Wednesday, November 27, 2019

Compensation Part 4

Lie to people. Lie to your family. Lie to your friends. Let everyone in the community think you're rich, and possibly famous. Let everyone believe that the books you penned are best sellers, and if not here, or New York, then at least elsewhere like Tanzania, Tasmania or Transylvania. It is no business of anyone to know how much or how little you get compensated for the writing that you do. It does not matter that you earned nothing more than prestige rather than any money when some small literary magazine picked up and published your short story.

It doesn't matter, not really, but I have learned all sorts of assumptions people make when they find out you're a writer. The first is that you must be really misanthropic. You must be wicked smart. You are more than likely an atheist. And the one that I love is that you must be shy. When the same people discover that you have a book, or many books, published, they have other assumptions. First, you must be more than wicked smart. You're probably famous. More than likely you have money.

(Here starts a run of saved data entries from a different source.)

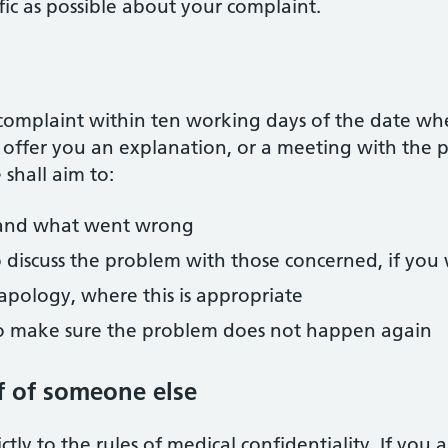
ific as possible about your complaint.
omplaint within ten working days of the date whe
to offer you an explanation, or a meeting with th
shall aim to:
and what went wrong
o discuss the problem with those concerned, if you 
apology, where this is appropriate
to make sure the problem does not happen again
f of someone else
ctly to the rules of medical confidentiality. If you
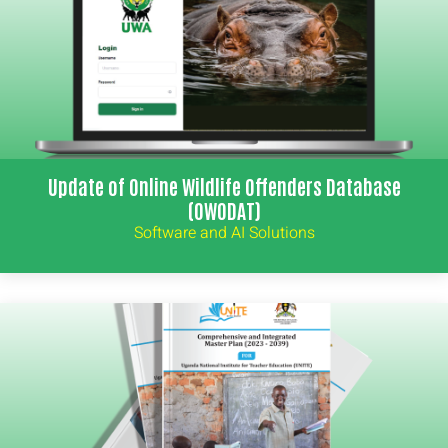
Update of Online Wildlife Offenders Database
(OWODAT)
Software and AI Solutions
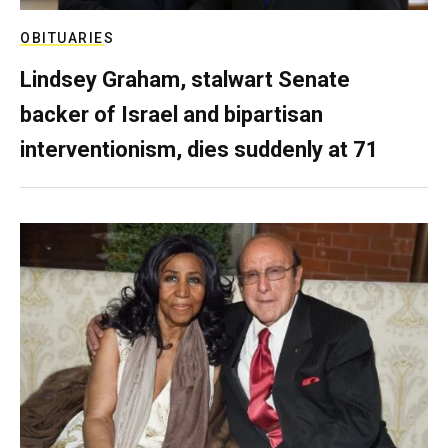
OBITUARIES
Lindsey Graham, stalwart Senate
backer of Israel and bipartisan
interventionism, dies suddenly at 71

It's absurd. I recently met a flour miller. I was floored. I was so excited to hear about what he did with his day, how he got into that line of work and what sort of education he had to get in order to become a miller. Needless to say, I made no assumptions about him, his personality, his bank account or the internal circumstances that led him on the path of the flour miller. Why would I? I just never understood why being a writer holds such mystic with so many people. In a way, it might be because we are subject to books and short stories and movies that have a frustrated writer as a protagonist, and therefore we're led to believe that there is something mystical about writers.


I have always preferred movies about other lines of work. I like to read books that are about people with connections, missed connections and if the main character is a miller, well, all the better. I believe now, as I have always believed that the screenplay or novel with a writer as a main character is cheap, tawdry and not worth the time it takes to even consider it. To me, it says, “I'm a writer with nothing to write about accept how frustrated I am not to be writing.”

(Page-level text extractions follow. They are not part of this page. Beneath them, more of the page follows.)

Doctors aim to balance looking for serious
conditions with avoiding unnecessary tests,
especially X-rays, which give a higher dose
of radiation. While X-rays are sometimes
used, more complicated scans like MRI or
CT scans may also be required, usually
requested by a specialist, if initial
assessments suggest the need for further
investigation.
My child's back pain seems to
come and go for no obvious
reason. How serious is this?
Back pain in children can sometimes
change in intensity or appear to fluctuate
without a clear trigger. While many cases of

Consequently, here we are with a plethora of writer as fantastical protagonist, and viewers and readers taking this in. So, of course, when you're a writer, this is what people think about. It's sad, really very sad. And I suggest that you lie to anyone who wants to ask ridiculous questions. Let the mystic follow you.

Let the mystic follow you, sure, but maintain internal integrity. By which I mean, do not let frustration or writer's block lead you down the path of writing about a loathsome writer who cannot get a single word down on paper.

What do I suggest instead? Well, that's easy. Go out an live life for a while. Go out and work jobs, or hell, even a career. Take a trip. Read some books. Take a lover. Know that the time away from writing cannot be all that bad, as long as the time is spent purposefully. Not until you give up the ghost will you be unable to return to writing. And there is an entire world out there filled up with all sorts of life that is just available to be lived if only we are all willing to do it.

When it comes to the compensation, there are so many ways to quantify the experience of life as well as the experience of being a writer. It can be qualified by the bank account, that's for sure. How can so many writers, and great writers too, be so highly revered and don't have penny to show for it? And is it a curse of poverty to become a writer? And lastly, all compensation aside, don't we realize that this is life, and nothing more, and ain't a single one of us is going to make it out alive? Just knowing that, compensation enough is knowing that life was spent doing the write, err, the right thing.